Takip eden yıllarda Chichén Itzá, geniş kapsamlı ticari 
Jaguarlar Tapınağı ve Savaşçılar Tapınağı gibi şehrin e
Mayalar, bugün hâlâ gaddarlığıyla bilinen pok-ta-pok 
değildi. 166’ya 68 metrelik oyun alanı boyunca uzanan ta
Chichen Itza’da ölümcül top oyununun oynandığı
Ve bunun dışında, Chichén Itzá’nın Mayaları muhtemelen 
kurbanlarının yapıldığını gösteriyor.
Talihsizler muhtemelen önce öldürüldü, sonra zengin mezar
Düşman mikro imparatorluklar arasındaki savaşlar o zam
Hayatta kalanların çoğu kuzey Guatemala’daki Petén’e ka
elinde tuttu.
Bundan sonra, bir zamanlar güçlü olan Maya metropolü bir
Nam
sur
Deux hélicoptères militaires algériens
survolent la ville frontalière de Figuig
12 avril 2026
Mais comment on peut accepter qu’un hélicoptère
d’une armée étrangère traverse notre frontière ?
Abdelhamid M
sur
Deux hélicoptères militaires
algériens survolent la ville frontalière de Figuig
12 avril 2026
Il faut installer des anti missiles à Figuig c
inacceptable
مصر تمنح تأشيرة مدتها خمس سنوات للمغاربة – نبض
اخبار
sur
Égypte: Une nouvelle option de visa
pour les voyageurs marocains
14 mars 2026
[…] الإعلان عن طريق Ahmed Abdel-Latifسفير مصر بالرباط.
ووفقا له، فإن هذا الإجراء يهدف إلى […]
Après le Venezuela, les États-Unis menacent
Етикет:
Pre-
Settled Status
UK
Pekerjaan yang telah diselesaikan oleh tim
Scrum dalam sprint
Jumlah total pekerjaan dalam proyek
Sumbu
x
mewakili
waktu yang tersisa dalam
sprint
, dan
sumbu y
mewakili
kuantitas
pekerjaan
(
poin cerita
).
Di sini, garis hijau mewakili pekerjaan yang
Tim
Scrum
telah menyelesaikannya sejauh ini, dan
··········
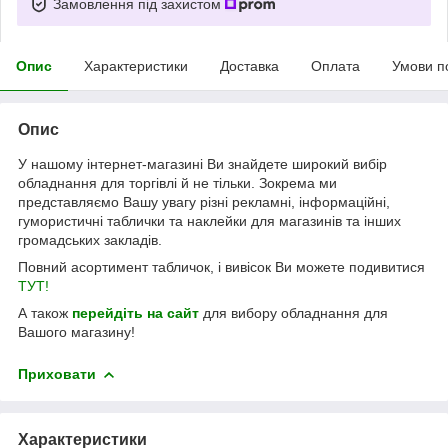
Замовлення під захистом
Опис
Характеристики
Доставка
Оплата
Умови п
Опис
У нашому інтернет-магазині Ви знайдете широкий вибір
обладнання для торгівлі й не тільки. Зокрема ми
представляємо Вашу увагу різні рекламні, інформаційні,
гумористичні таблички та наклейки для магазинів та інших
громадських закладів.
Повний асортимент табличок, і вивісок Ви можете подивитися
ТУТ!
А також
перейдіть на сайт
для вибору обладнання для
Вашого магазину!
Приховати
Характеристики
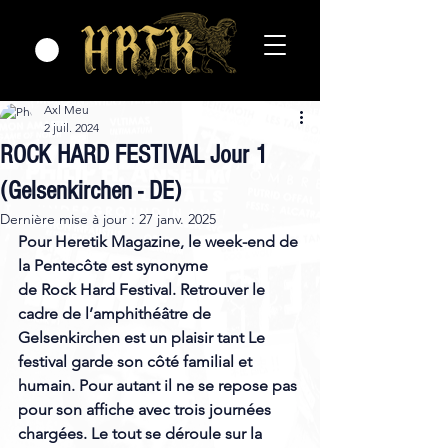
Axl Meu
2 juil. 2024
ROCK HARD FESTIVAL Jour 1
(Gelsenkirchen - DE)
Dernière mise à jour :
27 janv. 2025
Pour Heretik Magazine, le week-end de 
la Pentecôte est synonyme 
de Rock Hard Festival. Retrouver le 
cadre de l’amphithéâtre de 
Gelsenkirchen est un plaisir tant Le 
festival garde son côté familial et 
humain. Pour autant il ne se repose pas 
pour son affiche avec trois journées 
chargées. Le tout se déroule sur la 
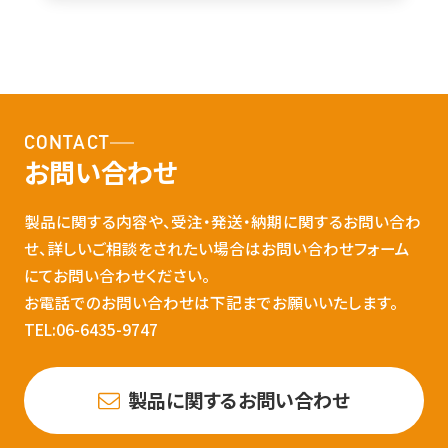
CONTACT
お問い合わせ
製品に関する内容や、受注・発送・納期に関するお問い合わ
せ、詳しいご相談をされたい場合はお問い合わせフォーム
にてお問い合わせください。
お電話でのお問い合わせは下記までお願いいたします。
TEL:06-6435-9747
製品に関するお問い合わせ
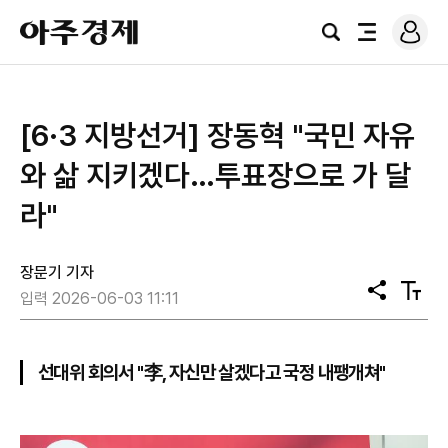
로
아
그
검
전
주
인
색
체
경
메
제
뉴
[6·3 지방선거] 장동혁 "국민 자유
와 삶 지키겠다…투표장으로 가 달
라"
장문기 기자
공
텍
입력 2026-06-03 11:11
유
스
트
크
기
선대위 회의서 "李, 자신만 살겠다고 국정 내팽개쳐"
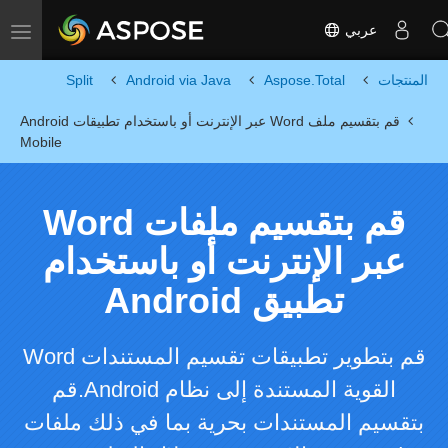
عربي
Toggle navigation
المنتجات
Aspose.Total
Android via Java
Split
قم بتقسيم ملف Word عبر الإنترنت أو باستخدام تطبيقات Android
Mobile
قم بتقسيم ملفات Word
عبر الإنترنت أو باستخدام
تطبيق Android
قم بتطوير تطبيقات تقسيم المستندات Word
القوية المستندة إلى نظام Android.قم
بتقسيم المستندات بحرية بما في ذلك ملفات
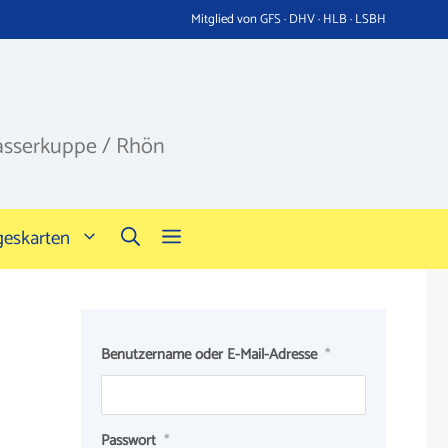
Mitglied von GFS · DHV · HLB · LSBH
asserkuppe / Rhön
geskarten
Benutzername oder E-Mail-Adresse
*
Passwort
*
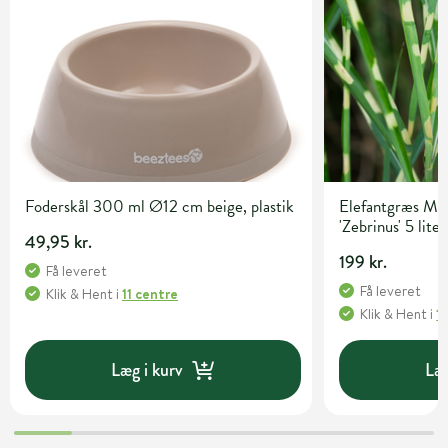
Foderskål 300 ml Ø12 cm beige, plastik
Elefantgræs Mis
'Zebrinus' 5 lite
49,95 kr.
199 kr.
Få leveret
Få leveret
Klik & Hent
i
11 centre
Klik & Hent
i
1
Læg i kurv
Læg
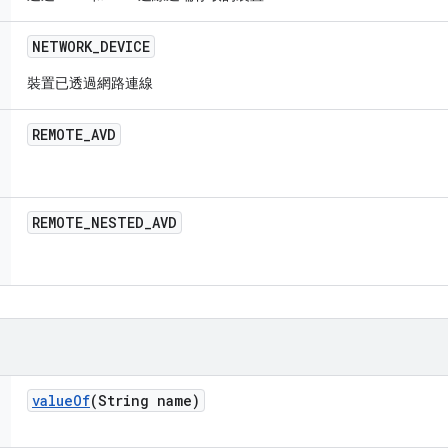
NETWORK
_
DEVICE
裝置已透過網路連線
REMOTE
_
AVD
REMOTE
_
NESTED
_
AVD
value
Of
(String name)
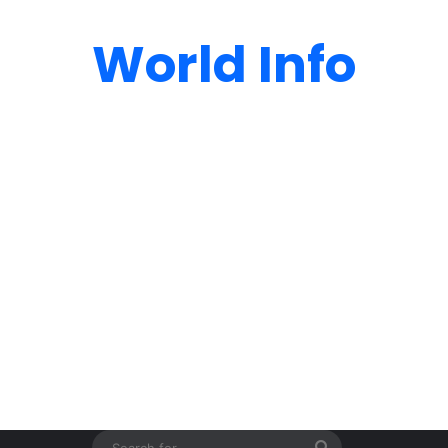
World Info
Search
··········
WORK REQUIRED
Copy every line above in which the string "بتقسيم" shows up.

OUTPUT BELOW
قم بتقسيم ملف Word عبر الإنترنت أو باستخدام تطبيقات Android
قم بتقسيم ملفات Word
بتقسيم المستندات بحرية بما في ذلك ملفات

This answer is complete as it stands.